I’d met Noah’s stepmom—and she seemed nice. Like she cared. Noah’s father, on the other hand . . .
“Wait—a business mogul—not David Shaw?”
“I didn’t ask his name.”
“It must be,” my father said, and let out a low whistle. “I’ll be damned.”
This I wanted to hear.
“You know him?”
“Know of him. There were some federal indictments handed down a year ago for the executives of one of his megacorporation’s subsidiaries—Aurora Biotech? Euphrates International, maybe? There are dozens, I don’t remember which.”
“Maybe he needs a white-collar defense lawyer?”
“It would be safer.”
“That depends.” Dad’s voice was louder now. He must have opened Joseph’s bedroom door to leave.
“Who you’re getting into bed with,” he answered, and left the room.
I EDGED AWAY FROM THE DOOR AND WAITED FOR my parents’ footsteps to disappear. The way they talked about me—what they thought of me—
Especially my father. I couldn’t stop thinking about what he said.
“I just don’t see what he’s getting out of this.”
He thought I had nothing to offer Noah. That he had no reason to want to be with me.
Even as I rebelled against the idea, a tiny, miserable part of me wondered if he might be right.
I eventually pulled myself together enough to stave off a good cry—at least until I was back in my room. But much to my surprise, it was already occupied.
Noah’s long legs straddled my white desk chair, and his chin rested lazily on his hand. He wasn’t smiling. He didn’t look anxious. He didn’t look anything. He just looked blank.

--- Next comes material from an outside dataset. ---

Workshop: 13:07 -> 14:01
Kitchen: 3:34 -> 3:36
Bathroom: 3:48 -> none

You are my girl, he had said at the courthouse.
Was it still true?
Noah arched an eyebrow. “You’re staring.”
I blushed. “So?”
“You’re staring warily.”
I didn’t know how to frame my thoughts, but something about Noah’s coolly indifferent tone and his languid posture kept me from moving closer. So I just closed the door and hung against the wall. “What are you doing here?”

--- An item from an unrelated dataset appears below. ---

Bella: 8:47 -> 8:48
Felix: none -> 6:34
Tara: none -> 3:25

“I was discussing Bakhtin and Benjamin and a thesis about de se and de re thoughts as relevant to notions of self with your older brother.”

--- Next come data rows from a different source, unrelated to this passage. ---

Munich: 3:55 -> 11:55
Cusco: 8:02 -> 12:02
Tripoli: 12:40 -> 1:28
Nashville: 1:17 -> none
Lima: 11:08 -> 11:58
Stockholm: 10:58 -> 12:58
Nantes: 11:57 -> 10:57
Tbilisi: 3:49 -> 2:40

“Sometimes, Noah, I feel an overwhelming urge to punch you in the face.”
An arrogant grin crept across his mouth.
“That doesn’t help.”
He glanced up at me through those unfairly long lashes, but didn’t move an inch. “Should I leave?”
Just tell me why you’re here, I wanted to say. I need to hear it.
“No,” was all I said.
“Why don’t you just tell me what it is that’s bothering you?”
Fine. “I didn’t expect to see you here after . . . I didn’t know if we were still . . .” My voice trailed off annoyingly, but it took several seconds for Noah to fill the silence.
My eyes narrowed. “You see?”
Noah unfolded himself and rose then, but didn’t approach. He backed up against the edge of my desk and leaned his palms against the glossy white surface. “You thought after hearing that someone who hurt you—someone who hurt you so badly that you tried to kill him—was alive, that I’d just leave you to deal with it on your own.” He was still calm, but his jaw had tightened just slightly. “That’s what you think.”
I swallowed hard. “You said at the courthouse—”
“I remember what I said.” Noah’s voice was toneless but a hint of a smile appeared on his lips. “I would say you’ll make a liar out of me, but I was one long before we met.”